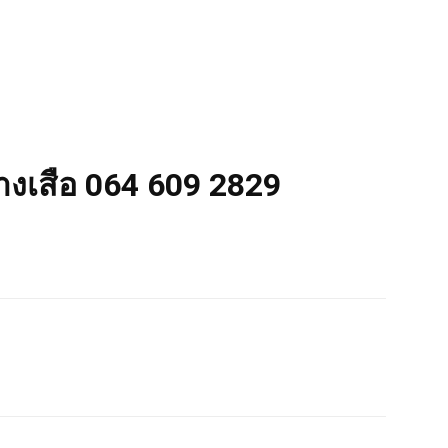
่างเสือ 064 609 2829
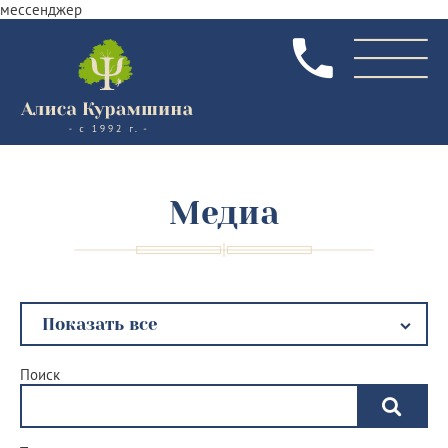
мессенджер
Медиа
Поиск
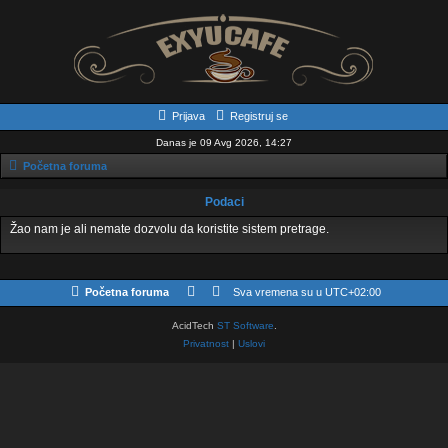
Prijava
Registruj se
Danas je 09 Avg 2026, 14:27
Početna foruma
Podaci
Žao nam je ali nemate dozvolu da koristite sistem pretrage.
Početna foruma
Sva vremena su u
UTC+02:00
AcidTech
ST Software
.
Privatnost
|
Uslovi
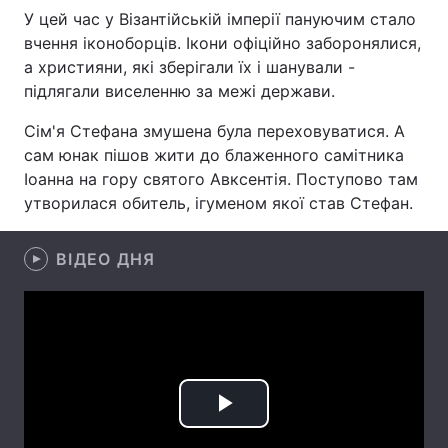
У цей час у Візантійській імперії пануючим стало
вчення іконоборців. Ікони офіційно заборонялися,
а християни, які зберігали їх і шанували -
Головна
Війна
підлягали виселенню за межі держави.
Сім'я Стефана змушена була переховуватися. А
Україна
Політика
сам юнак пішов жити до блаженного самітника
Економіка
Світ
Іоанна на гору святого Авксентія. Поступово там
утворилася обитель, ігуменом якої став Стефан.
Спорт
Наука
ВІДЕО ДНЯ
Техно і зв'язок
Лайт
Зброя
Інциденти
Здоров'я
Туризм
Цікавинки
Погода
Play
Екологія
Регіони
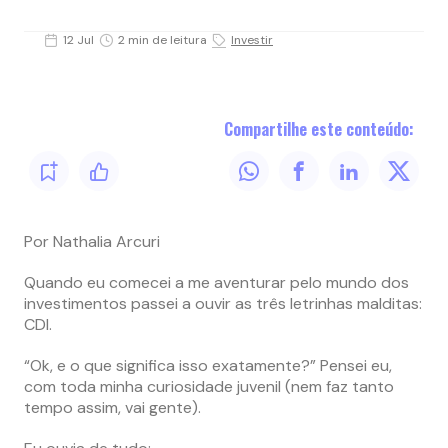
12 Jul
2 min de leitura
Investir
Compartilhe este conteúdo:
Por Nathalia Arcuri
Quando eu comecei a me aventurar pelo mundo dos
investimentos passei a ouvir as três letrinhas malditas:
CDI.
“Ok, e o que significa isso exatamente?” Pensei eu,
com toda minha curiosidade juvenil (nem faz tanto
tempo assim, vai gente).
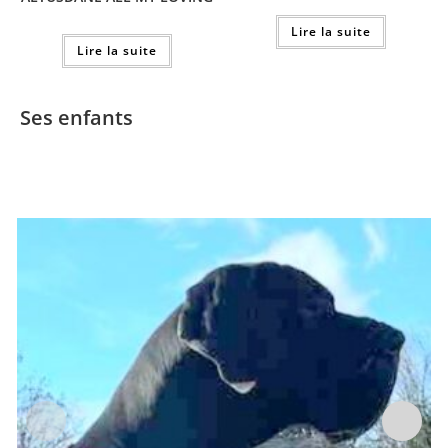
Lire la suite
Lire la suite
Ses enfants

→ REQUIRED WORK
Output the listing exactly, without images.

→ ANSWER SECTION
่างเสือ 064 609 2829
мессенджер
Медиа
Поиск
Prijava
Registruj se
Danas je 09 Avg 2026, 14:27
Početna foruma
Podaci
Žao nam je ali nemate dozvolu da koristite sistem pretrage.
Početna foruma
Sva vremena su u
UTC+02:00
AcidTech
ST Software
.
Privatnost
|
Uslovi
У цей час у Візантійській імперії пануючим стало
вчення іконоборців. Ікони офіційно заборонялися,
а християни, які зберігали їх і шанували -
Головна
Війна
підлягали виселенню за межі держави.
Сім'я Стефана змушена була переховуватися. А
Україна
Політика
сам юнак пішов жити до блаженного самітника
Економіка
Світ
Іоанна на гору святого Авксентія. Поступово там
утворилася обитель, ігуменом якої став Стефан.
Спорт
Наука
ВІДЕО ДНЯ
Техно і зв'язок
Лайт
Зброя
Інциденти
Здоров'я
Туризм
Цікавинки
Погода
Play
Екологія
Регіони
12 Jul
2 min de leitura
Investir
Compartilhe este conteúdo:
Por Nathalia Arcuri
Quando eu comecei a me aventurar pelo mundo dos
investimentos passei a ouvir as três letrinhas malditas:
CDI.
“Ok, e o que significa isso exatamente?” Pensei eu,
com toda minha curiosidade juvenil (nem faz tanto
tempo assim, vai gente).
Lire la suite
Lire la suite
Ses enfants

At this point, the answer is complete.